25.06.2021

Institut für Journalistik und Partner erhalten Förderung für „Rhine-Ruhr Centre for Science Communication Research“

Die Volkswagenstiftung fördert mit 15 Millionen Euro vier neue Zentren für Forschung über Wissenschaftskommunikation – darunter auch einen Verbund aus IJ und Partnern aus Bonn und Essen.

Foto: AaronAmat / iStock

Prof. Holger Wormer, Inhaber des Lehrstuhls für Wissenschaftsjournalismus am Institut für Journalistik der TU Dortmund, wird in diesem Rahmen gemeinsam mit Kolleginnen und Kollegen des Kulturwissenschaftlichen Instituts Essen (KWI), des Forums Internationale Wissenschaft Bonn (FIW), des Instituts für Medienentwicklung und Medienanalyse der Hochschule Bonn-Rhein-Sieg, Sankt Augustin,  sowie den Praxispartnern Science Media Center (SMC) und der Wissenschaftspressekonferenz (WPK) das „Rhine-Ruhr Centre for Science Communication Research“ aufbauen.
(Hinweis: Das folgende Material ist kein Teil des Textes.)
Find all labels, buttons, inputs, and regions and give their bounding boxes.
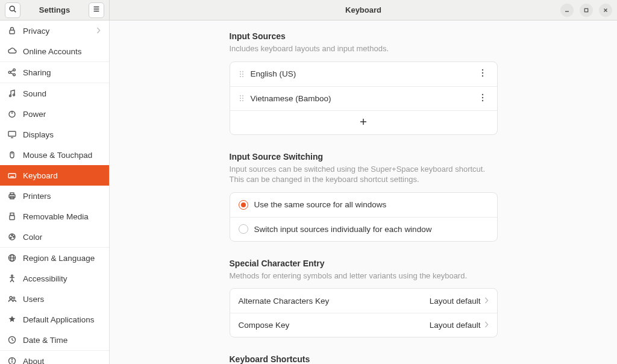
chevron-right-icon	[484, 321, 489, 330]
svg-point-65	[481, 93, 483, 95]
add-input-source-button[interactable]	[230, 110, 497, 134]
sidebar-item-label: Users	[23, 295, 44, 304]
svg-point-56	[481, 69, 483, 71]
svg-line-13	[11, 71, 14, 72]
sidebar-item-label: Color	[23, 233, 42, 242]
music-icon	[7, 89, 17, 98]
input-source-name: English (US)	[251, 69, 477, 78]
search-icon	[8, 5, 17, 15]
drag-handle-icon[interactable]	[239, 70, 245, 78]
radio-button[interactable]	[239, 200, 248, 210]
section-input-sources: Input Sources Includes keyboard layouts …	[230, 31, 498, 135]
sidebar-item-label: Removable Media	[23, 212, 89, 221]
maximize-button[interactable]	[580, 4, 593, 17]
sidebar-item-label: Keyboard	[23, 171, 58, 180]
section-title: Input Source Switching	[230, 152, 498, 162]
power-icon	[7, 109, 17, 119]
svg-point-43	[13, 297, 14, 299]
sidebar-item-online-accounts[interactable]: Online Accounts	[0, 41, 109, 61]
sidebar-item-power[interactable]: Power	[0, 104, 109, 124]
section-title: Special Character Entry	[230, 259, 498, 268]
printer-icon	[7, 191, 17, 201]
settings-title: Settings	[24, 5, 85, 14]
sidebar-item-label: Accessibility	[23, 274, 67, 283]
svg-point-50	[240, 71, 241, 72]
sidebar-item-accessibility[interactable]: Accessibility	[0, 268, 109, 289]
window-controls	[560, 4, 612, 17]
lock-icon	[7, 26, 17, 36]
sidebar-item-label: Displays	[23, 130, 54, 139]
sidebar-item-default-applications[interactable]: Default Applications	[0, 309, 109, 330]
svg-point-42	[10, 297, 12, 299]
sidebar-item-displays[interactable]: Displays	[0, 124, 109, 145]
radio-button[interactable]	[239, 224, 248, 234]
svg-point-52	[240, 74, 241, 75]
star-icon	[7, 315, 17, 324]
sidebar-item-date-time[interactable]: Date & Time	[0, 330, 109, 350]
svg-point-60	[242, 95, 243, 96]
section-special-character: Special Character Entry Methods for ente…	[230, 259, 498, 338]
sidebar-item-printers[interactable]: Printers	[0, 186, 109, 206]
usb-icon	[7, 212, 17, 221]
svg-point-61	[240, 98, 241, 99]
svg-point-37	[11, 275, 13, 277]
mouse-icon	[7, 150, 17, 160]
radio-option-same-source[interactable]: Use the same source for all windows	[230, 193, 497, 217]
svg-rect-9	[10, 30, 14, 34]
drag-handle-icon[interactable]	[239, 94, 245, 102]
svg-point-66	[481, 96, 483, 98]
svg-point-58	[481, 75, 483, 77]
sidebar-item-mouse-touchpad[interactable]: Mouse & Touchpad	[0, 145, 109, 165]
alternate-characters-key-row[interactable]: Alternate Characters Key Layout default	[230, 289, 497, 313]
svg-line-40	[10, 280, 12, 282]
cloud-icon	[7, 46, 17, 56]
keyboard-icon	[7, 171, 17, 180]
sidebar-item-privacy[interactable]: Privacy	[0, 20, 109, 41]
sidebar-item-keyboard[interactable]: Keyboard	[0, 165, 109, 186]
sidebar-item-color[interactable]: Color	[0, 227, 109, 247]
menu-button[interactable]	[89, 2, 104, 18]
sidebar: Privacy Online Accounts S	[0, 20, 110, 364]
row-label: Alternate Characters Key	[239, 297, 430, 306]
titlebar-left: Settings	[0, 0, 110, 20]
titlebar-right: Keyboard	[110, 0, 617, 20]
sidebar-item-region-language[interactable]: Region & Language	[0, 248, 109, 268]
sidebar-item-label: Privacy	[23, 27, 49, 36]
accessibility-icon	[7, 274, 17, 283]
sidebar-item-removable-media[interactable]: Removable Media	[0, 206, 109, 227]
sidebar-item-users[interactable]: Users	[0, 289, 109, 309]
compose-key-row[interactable]: Compose Key Layout default	[230, 313, 497, 337]
svg-point-51	[242, 71, 243, 72]
more-options-button[interactable]	[477, 93, 489, 104]
panel-title: Keyboard	[345, 5, 381, 14]
svg-rect-6	[584, 8, 587, 11]
svg-point-31	[11, 235, 13, 236]
sidebar-item-sound[interactable]: Sound	[0, 83, 109, 104]
sidebar-item-label: Printers	[23, 192, 51, 201]
radio-option-per-window[interactable]: Switch input sources individually for ea…	[230, 217, 497, 241]
svg-point-64	[242, 100, 243, 101]
minimize-button[interactable]	[560, 4, 574, 17]
minimize-icon	[564, 5, 570, 15]
svg-point-59	[240, 95, 241, 96]
svg-point-49	[12, 359, 13, 360]
sidebar-item-label: Sharing	[23, 68, 51, 77]
sidebar-item-label: Date & Time	[23, 336, 67, 345]
svg-point-53	[242, 74, 243, 75]
input-source-row[interactable]: Vietnamese (Bamboo)	[230, 86, 497, 110]
sidebar-item-label: Region & Language	[23, 254, 95, 263]
more-options-button[interactable]	[477, 69, 489, 79]
sidebar-item-sharing[interactable]: Sharing	[0, 62, 109, 83]
search-button[interactable]	[5, 2, 20, 18]
section-switching: Input Source Switching Input sources can…	[230, 152, 498, 242]
input-source-name: Vietnamese (Bamboo)	[251, 94, 477, 103]
chevron-right-icon	[484, 297, 489, 306]
input-source-row[interactable]: English (US)	[230, 62, 497, 86]
sidebar-item-about[interactable]: About	[0, 351, 109, 364]
sidebar-item-label: Power	[23, 110, 46, 119]
kebab-icon	[481, 69, 484, 79]
maximize-icon	[583, 5, 589, 15]
close-button[interactable]	[599, 4, 612, 17]
kebab-icon	[481, 93, 484, 104]
sidebar-item-label: Sound	[23, 89, 46, 98]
In drei Teilprojekten sollen Heuristiken, Qualitätsstandards und Formate entwickelt werden, um eine besser informierte Öffentlichkeit zu befähigen, sich aktiver in die Kommunikation mit der Wissenschaft und ihren Institutionen einzubringen. Das Konsortium fokussiert dabei zum einen auf das interdisziplinäre Feld der Wissenschaftsforschung mit Subdisziplinen wie Soziologie, Philosophie und Wissenschaftsgeschichte, aber auch auf Spezialgebiete wie die Bibliometrie und die Datenwissenschaften. Mit den Praxispartnern sollen Infrastrukturen für den Austausch zwischen Wissenschaft, Journalismus, Politik und weiteren Zielgruppen entwickelt werden.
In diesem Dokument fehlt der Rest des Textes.